I am not a pacifist, but the use of military force for anything less than the most dire of circumstances has always struck me as irresponsible, such as the current US occupation of Iraq. But the conflict in Darfur is serious enough, so many innocent peoples lives have been lost and are still in jeopardy, that to stand idly by and do nothing is morally reprehensible.
If the current leadership in The United States is unable to measure the gravity of the situation in Darfur and react appropriately, they need either immediate attitude adjustment or replacement - no different than their counterparts in the Sudan.


md galaxy said...

1 vote for replacement.

David Lamm said...

Um that sounds very similar to what they said about Iraq, and they called our bluff. Remember 98% of casualties in Iraq have come after we declared "major combat over".

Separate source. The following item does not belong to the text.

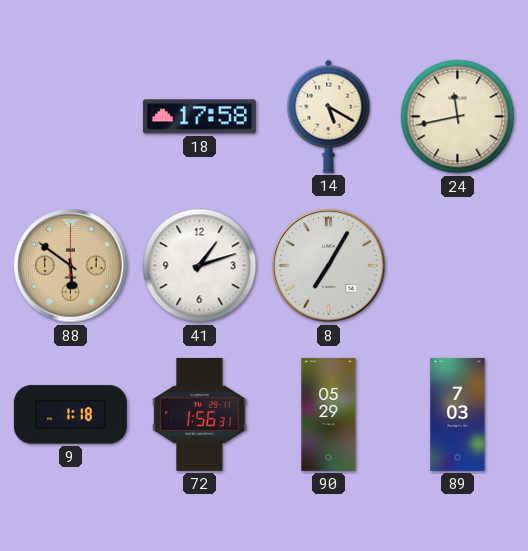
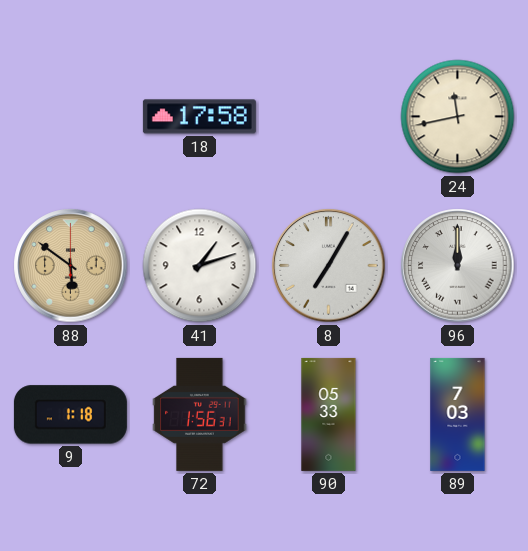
14: 5:20 -> none
96: none -> 12:00
90: 05:29 -> 05:33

It might take three days of ammunition to destroy their traditional military, but how long will it take for their forces to switch to guerrilla tactics? Surely they have stashes of ammunition that can easily be turned into ieds. How long will it take to secure and rebuild the infrastructure/government? How many boots are needed to maintain security during that time period? How many translators do we even have available?

Is total military destruction a good way to achieve these goals? I personally don't think so. It is just a way to make people feel like they are doing something to solve the problem.

I have to believe that there are more effective solutions through diplomacy and limited military intervention.

Chris P said...

Dave, we werent bluffing with Iraq, and we should not be bluffing with the Sudan. This is a threat that can be backed up. Its to disable specific military capabilites they have which are preventing the peacekeeping forces from entering certain areas.

I think if you had relatives living in these regions, and you saw what the conditions there were like, you would be much more willing to condone military action.

Of course it would be more complicated than 3 days and out. Of course. But my point is that the use of force against the Sudan IS justified, unlike the current war in Iraq.